Том 2. Невинный. Сон весеннего утра. Сон осеннего вечера. Мертвый город. Джоконда. Новеллы — страница 34 из 91

В прихожей была тишина, на лестнице была тишина; тишина наполняла весь дом. Тут я слышал глухой и отдаленный гул, похожий на тот, что слышится в глубоких раковинах. Но теперь тишина походила на тишину могилы. Здесь было похоронено мое счастье.

Мари и Натали болтали без умолку, они не переставали задавать вопросы, все им было любопытно, они раскрывали ящики комодов, шкафов. Мисс Эдит по возможности сдерживала их.

— Посмотри, посмотри, что я нашла! — воскликнула Мари, бросаясь мне навстречу.

Она нашла на дне ящика букет лаванды и перчатку. Это была перчатка Джулианны; кончики ее пальцев были запачканы чем-то черным; на изнанке около рубчика еще ясно виднелась надпись: «Терновник, 27 августа 1880 г. Помни». Мне сразу вспомнился эпизод с терновником, один из самых веселых эпизодов из нашего первоначального счастья, отрывок идиллии.
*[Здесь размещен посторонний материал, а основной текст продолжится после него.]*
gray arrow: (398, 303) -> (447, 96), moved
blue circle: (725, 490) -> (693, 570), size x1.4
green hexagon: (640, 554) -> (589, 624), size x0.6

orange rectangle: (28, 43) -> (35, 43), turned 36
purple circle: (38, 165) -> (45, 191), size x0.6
— Разве это не мамина перчатка? — спросила меня Мари. — Отдай мне ее, отдай. Я хочу отвезти ее маме.

Обо всем остальном у меня осталось воспоминание, неясное, как сон.
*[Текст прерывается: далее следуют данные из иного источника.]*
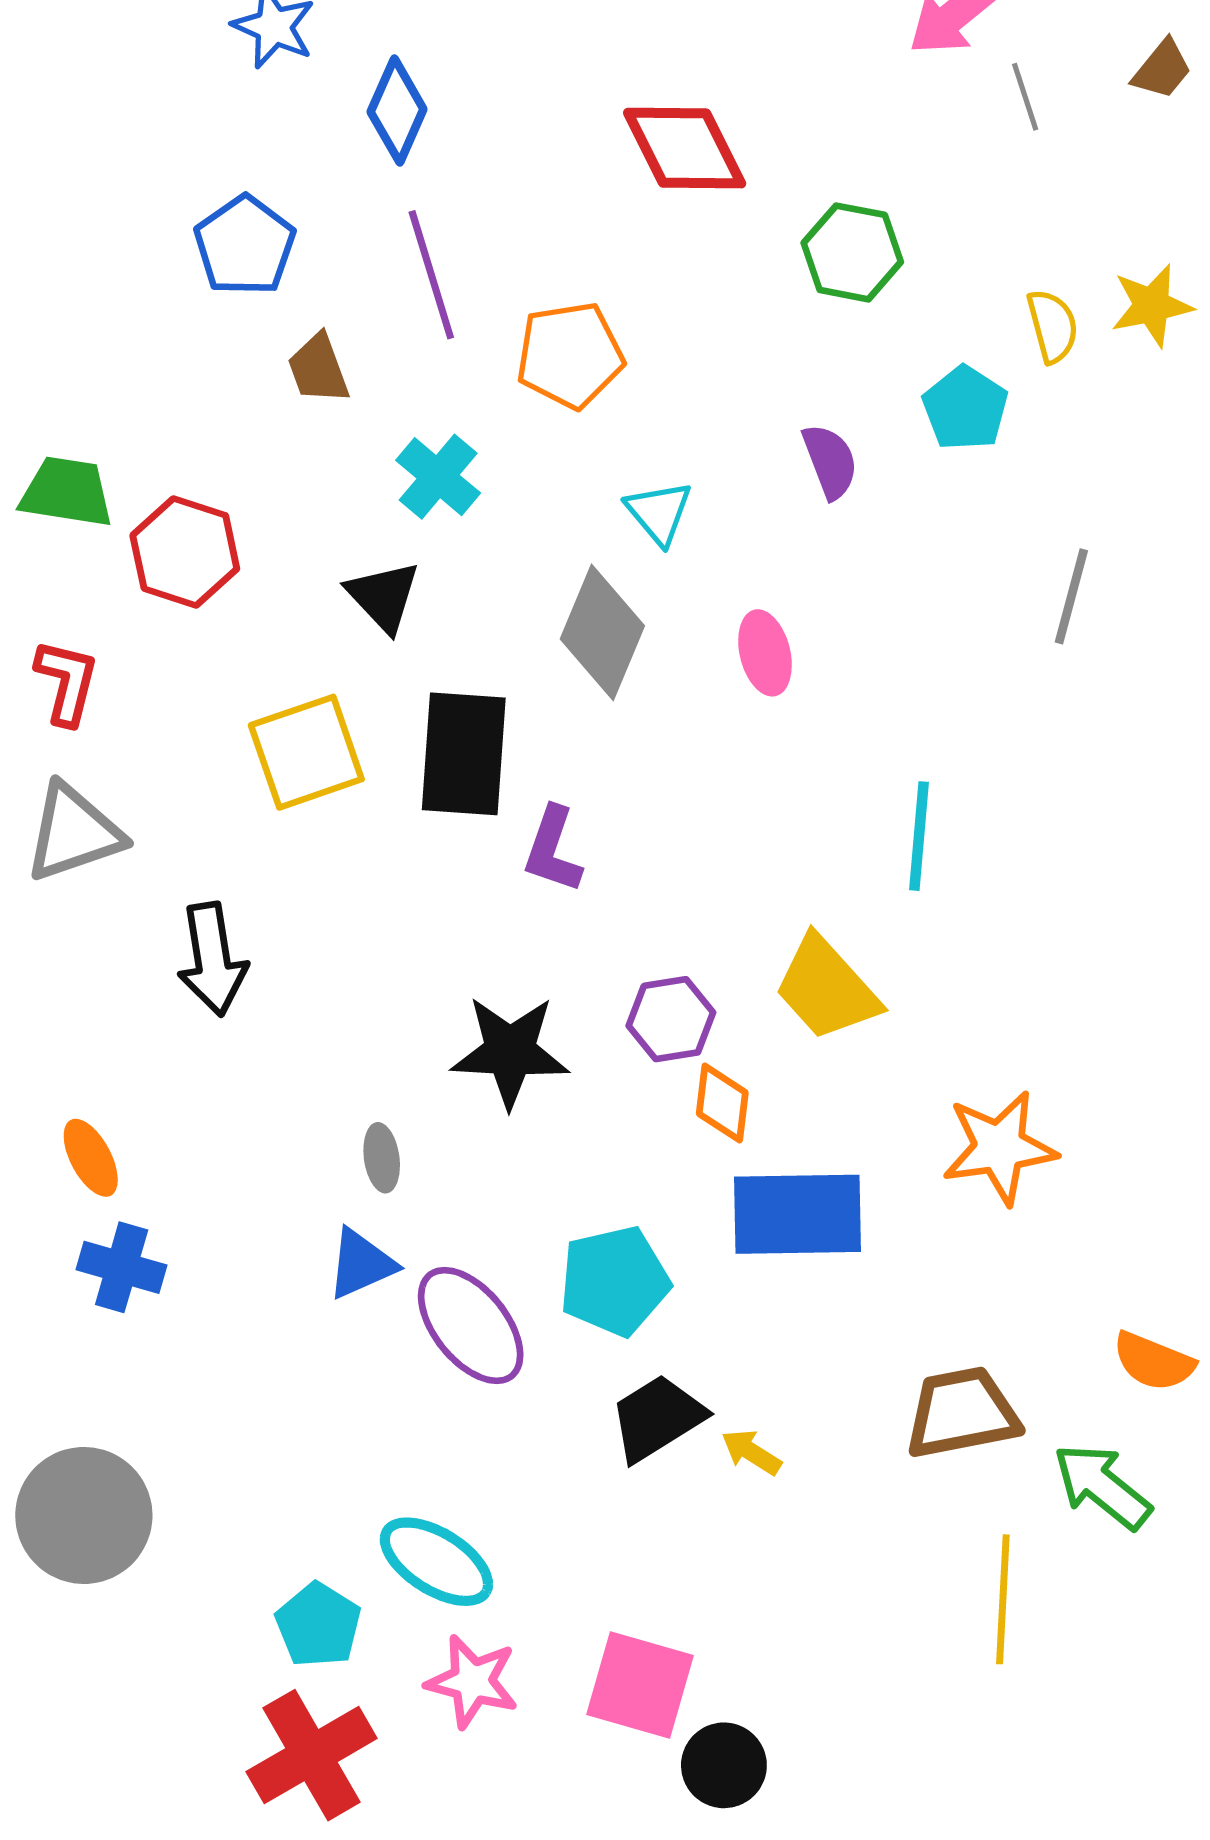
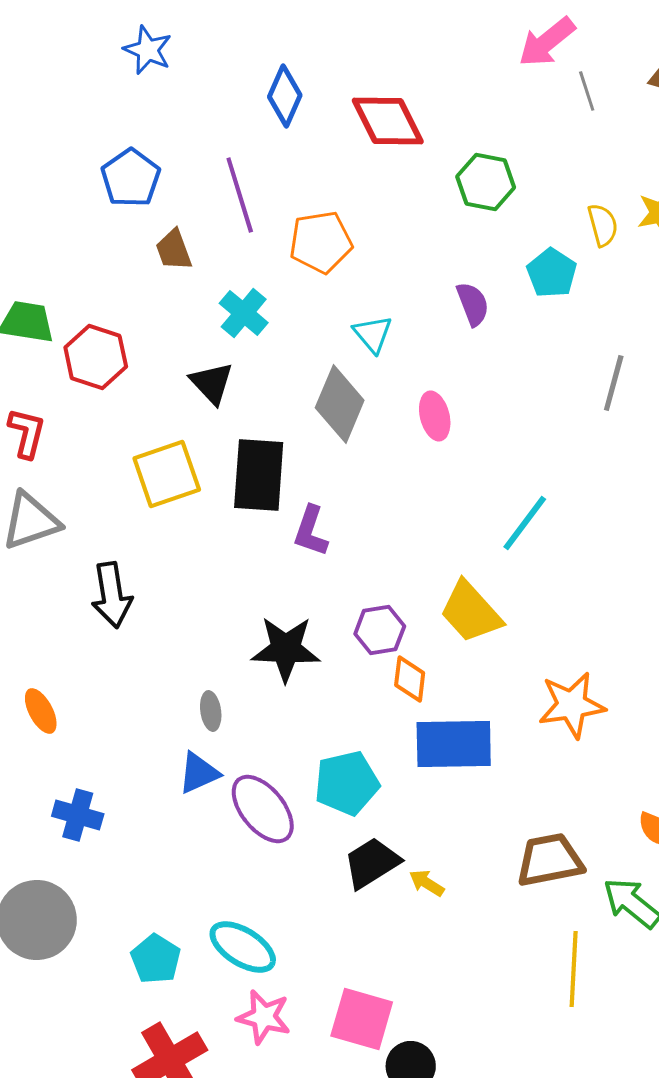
blue diamond: (397, 110) -> (285, 96), moved
cyan line: (919, 836) -> (525, 523), turned 32
blue cross: (122, 1267) -> (78, 815), moved
cyan pentagon: (318, 1625) -> (156, 959), moved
Калисто, старый сторож, говорил мне что-то много. Я почти ничего не понял. Несколько раз он повторял пожелание:

— Мальчика, красивого мальчика, и да сохранит его Господь! Красивого мальчика!
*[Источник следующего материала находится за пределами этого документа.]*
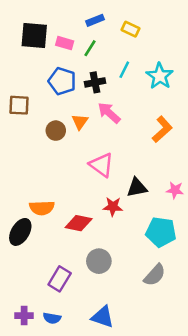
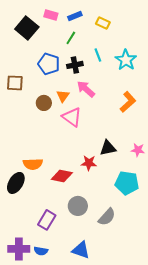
black square: (34, 35) -> (27, 28), turned 35
pink rectangle: (65, 43) -> (51, 15), moved
cyan line: (124, 70) -> (98, 55), turned -48
pink triangle: (101, 165) -> (72, 117), moved
gray semicircle: (155, 275) -> (107, 217), moved
purple cross: (24, 316) -> (19, 249), size x1.5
Когда мы вышли, Калисто запер дом.

— А эти гнезда, эти счастливые гнезда? — сказал он, покачивая своей красивой, белой головой.

— Калисто, их не нужно трогать.

Все гнезда были покинуты, пусты, безжизненны. Последние ласточки улетели. Бледный луч солнца слабо золотил запертый дом, опустевшие гнезда. И ничто не было так грустно, как эти легкие, мертвые перышки, которые трепетали в глине там и сям.

XXXI

Срок приближался. Первая половина октября прошла. Доктор Вебести был извещен. Страдания могли наступить с одного дня на другой.

Мое возбуждение росло с каждым часом, становилось невыносимым. Часто меня охватывал порыв сумасшествия, похожий на тот, что увлек меня на плотину Ассоро. Я бежал далеко от Бадиолы, долгие часы проводил верхом, заставляя Орландо прыгать через рвы и изгороди, пуская его в галоп по опасным местам. Я и бедное животное возвращались домой усталые, покрытые потом, но невредимые.

Доктор Вебести приехал. И все в Бадиоле вздохнули свободнее, одушевились доверием, стали надеяться. Одна Джулианна не ожила. Не раз я замечал в ее глазах отблеск мрачной неотступной мысли, ужас какого-то трагического предчувствия.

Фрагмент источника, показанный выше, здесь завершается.